TASK BRIEF: This task asks for the lines from the one with "of metallurgical production" to the final line below, repeated exactly, with pictures omitted.

INFORMATION SUPPLIED:
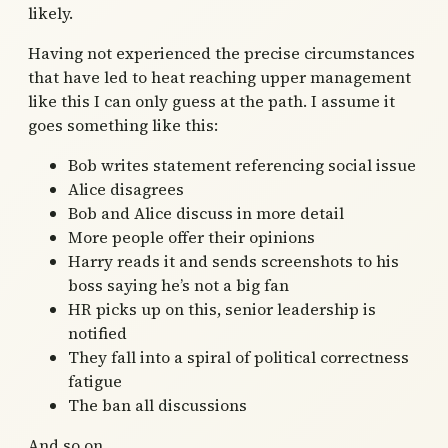
likely.
Having not experienced the precise circumstances
that have led to heat reaching upper management
like this I can only guess at the path. I assume it
goes something like this:
Bob writes statement referencing social issue
Alice disagrees
Bob and Alice discuss in more detail
More people offer their opinions
Harry reads it and sends screenshots to his
boss saying he’s not a big fan
HR picks up on this, senior leadership is
notified
They fall into a spiral of political correctness
fatigue
The ban all discussions
And so on.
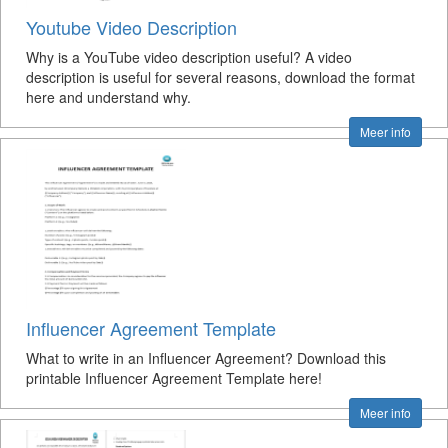
Youtube Video Description
Why is a YouTube video description useful? A video
description is useful for several reasons, download the format
here and understand why.
Meer info
Influencer Agreement Template
What to write in an Influencer Agreement? Download this
printable Influencer Agreement Template here!
Meer info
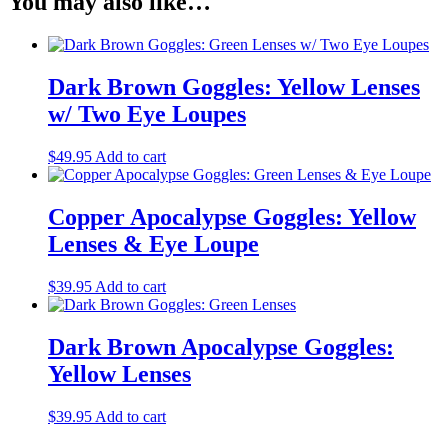
You may also like…
Dark Brown Goggles: Yellow Lenses
w/ Two Eye Loupes
$
49.95
Add to cart
Copper Apocalypse Goggles: Yellow
Lenses & Eye Loupe
$
39.95
Add to cart
Dark Brown Apocalypse Goggles:
Yellow Lenses
$
39.95
Add to cart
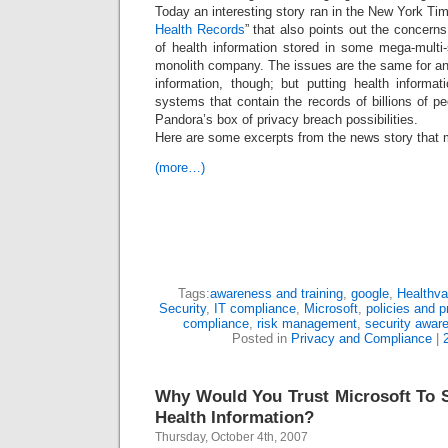
Today an interesting story ran in the New York Tim
Health Records
” that also points out the concer
of health information stored in some mega-multi-
monolith company. The issues are the same for an
information, though; but putting health informa
systems that contain the records of billions of pe
Pandora’s box of privacy breach possibilities.
Here are some excerpts from the news story tha
(more…)
Tags:
awareness and training
,
google
,
Healthva
Security
,
IT compliance
,
Microsoft
,
policies and 
compliance
,
risk management
,
security awar
Posted in
Privacy and Compliance
|
Why Would You Trust Microsoft To S
Health Information?
Thursday, October 4th, 2007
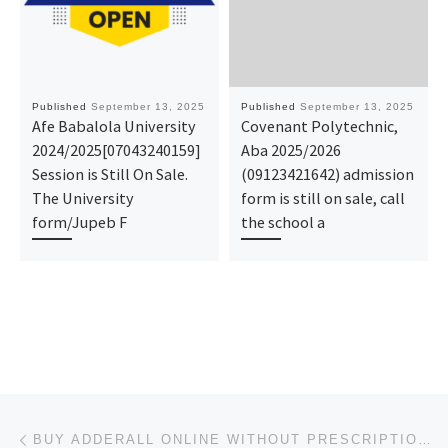
Published
September 13, 2025
Published
September 13, 2025
Afe Babalola University
Covenant Polytechnic,
2024/2025[07043240159]
Aba 2025/2026
Session is Still On Sale.
(09123421642) admission
The University
form is still on sale, call
form/Jupeb F
the school a
Post navigation
Previous post
BUY ADDERALL ONLINE WITHOUT PRESCRIPTION FREE DELIVERY IN SOUTH CAROLINA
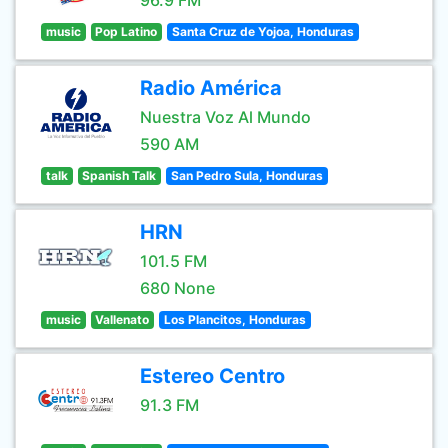
96.9 FM
music
Pop Latino
Santa Cruz de Yojoa, Honduras
Radio América
Nuestra Voz Al Mundo
590 AM
talk
Spanish Talk
San Pedro Sula, Honduras
HRN
101.5 FM
680 None
music
Vallenato
Los Plancitos, Honduras
Estereo Centro
91.3 FM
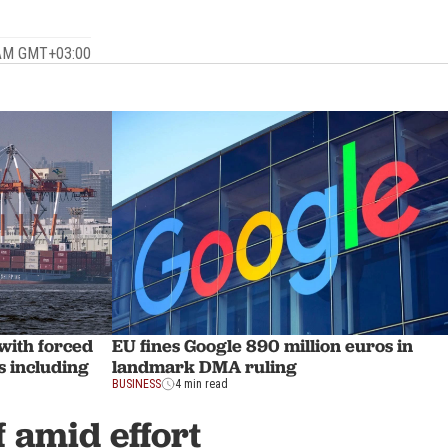
 AM GMT+03:00
 with forced
EU fines Google 890 million euros in
s including
landmark DMA ruling
BUSINESS
4 min read
f amid effort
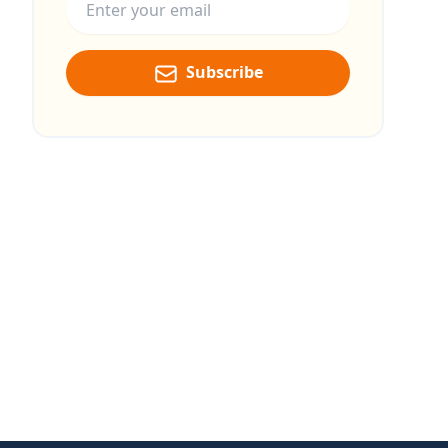
Subscribe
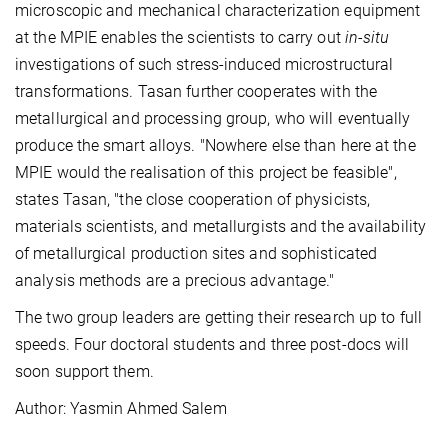
microscopic and mechanical characterization equipment
at the MPIE enables the scientists to carry out
in-situ
investigations of such stress-induced microstructural
transformations. Tasan further cooperates with the
metallurgical and processing group, who will eventually
produce the smart alloys. "Nowhere else than here at the
MPIE would the realisation of this project be feasible",
states Tasan, "the close cooperation of physicists,
materials scientists, and metallurgists and the availability
of metallurgical production sites and sophisticated
analysis methods are a precious advantage."
The two group leaders are getting their research up to full
speeds. Four doctoral students and three post-docs will
soon support them.
Author: Yasmin Ahmed Salem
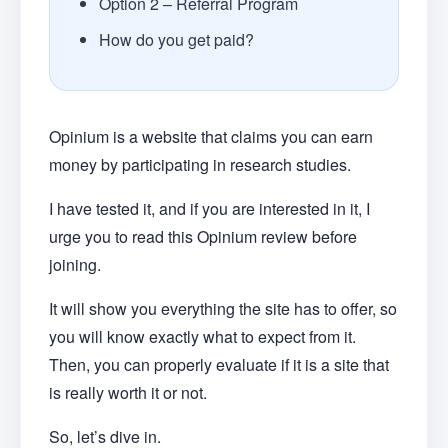
Option 2 – Referral Program
How do you get paid?
Opinium is a website that claims you can earn
money by participating in research studies.
I have tested it, and if you are interested in it, I
urge you to read this Opinium review before
joining.
It will show you everything the site has to offer, so
you will know exactly what to expect from it.
Then, you can properly evaluate if it is a site that
is really worth it or not.
So, let’s dive in.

WRITTEN SOLUTION:
of metallurgical production sites and sophisticated
analysis methods are a precious advantage."
The two group leaders are getting their research up to full
speeds. Four doctoral students and three post-docs will
soon support them.
Author: Yasmin Ahmed Salem
Option 2 – Referral Program
How do you get paid?
Opinium is a website that claims you can earn
money by participating in research studies.
I have tested it, and if you are interested in it, I
urge you to read this Opinium review before
joining.
It will show you everything the site has to offer, so
you will know exactly what to expect from it.
Then, you can properly evaluate if it is a site that
is really worth it or not.
So, let’s dive in.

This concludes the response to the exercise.